▶ EXERCISE PROMPT:
Give back every record exactly, images excluded.
*** INPUT DATA Section Begins ***
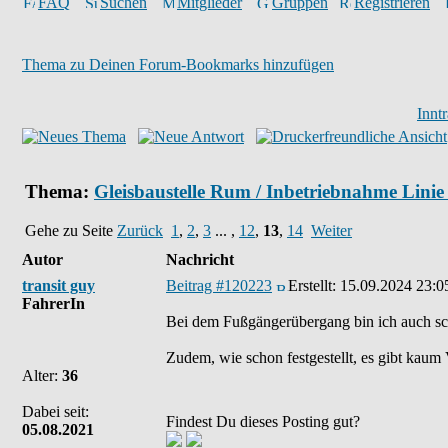
FAQ
Suchen
Mitglieder
Gruppen
Registrieren
Thema zu Deinen Forum-Bookmarks hinzufügen
Innt
Thema:
Gleisbaustelle Rum / Inbetriebnahme Lini
Gehe zu Seite
Zurück
1
,
2
,
3
... ,
12
,
13
,
14
Weiter
Autor
Nachricht
transit guy
Beitrag #120223
Erstellt:
15.09.2024 23:0
FahrerIn
Bei dem Fußgängerübergang bin ich auch schon
Zudem, wie schon festgestellt, es gibt kaum 
Alter:
36
Dabei seit:
Findest Du dieses Posting gut?
05.08.2021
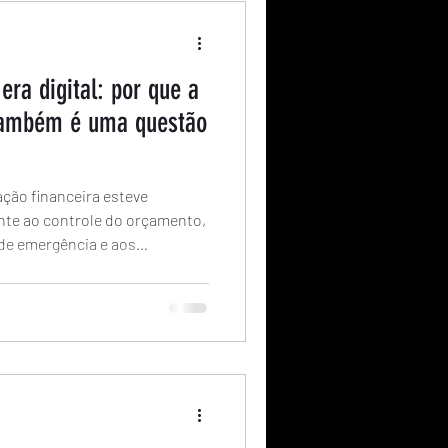
era digital: por que a
 também é uma questão
ção financeira esteve
nte ao controle do orçamento,
de emergência e aos
continuam fundamentais. Mas
e um novo desafio: proteger o
a vez mais sofisticadas.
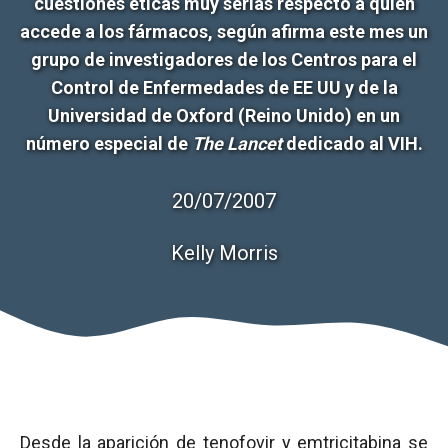
cuestiones éticas muy serias respecto a quién
accede a los fármacos, según afirma este mes un
grupo de investigadores de los Centros para el
Control de Enfermedades de EE UU y de la
Universidad de Oxford (Reino Unido) en un
número especial de
The Lancet
dedicado al VIH.
20/07/2007
Kelly Morris
Desde la aparición de tenofovir y emtricitabina se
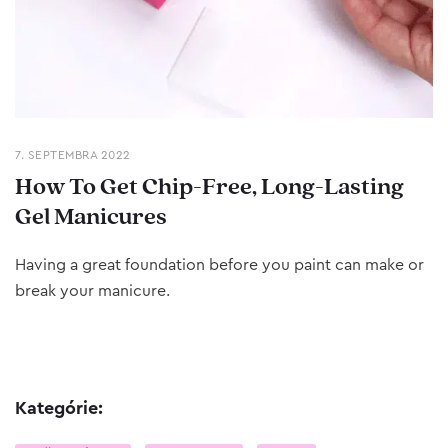
7. SEPTEMBRA 2022
How To Get Chip-Free, Long-Lasting
Gel Manicures
Having a great foundation before you paint can make or
break your manicure.
Kategórie:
*** INPUT DATA Section Ends ***
▶ SOLUTION:
FAQ
Suchen
Mitglieder
Gruppen
Registrieren
Thema zu Deinen Forum-Bookmarks hinzufügen
Innt
Thema:
Gleisbaustelle Rum / Inbetriebnahme Lini
Gehe zu Seite
Zurück
1
,
2
,
3
... ,
12
,
13
,
14
Weiter
Autor
Nachricht
transit guy
Beitrag #120223
Erstellt:
15.09.2024 23:0
FahrerIn
Bei dem Fußgängerübergang bin ich auch schon
Zudem, wie schon festgestellt, es gibt kaum 
Alter:
36
Dabei seit:
Findest Du dieses Posting gut?
05.08.2021
era digital: por que a
 também é uma questão
ção financeira esteve
nte ao controle do orçamento,
de emergência e aos
continuam fundamentais. Mas
e um novo desafio: proteger o
a vez mais sofisticadas.
cuestiones éticas muy serias respecto a quién
accede a los fármacos, según afirma este mes un
grupo de investigadores de los Centros para el
Control de Enfermedades de EE UU y de la
Universidad de Oxford (Reino Unido) en un
número especial de
The Lancet
dedicado al VIH.
20/07/2007
Kelly Morris
Desde la aparición de tenofovir y emtricitabina se
7. SEPTEMBRA 2022
How To Get Chip-Free, Long-Lasting
Gel Manicures
Having a great foundation before you paint can make or
break your manicure.
Kategórie:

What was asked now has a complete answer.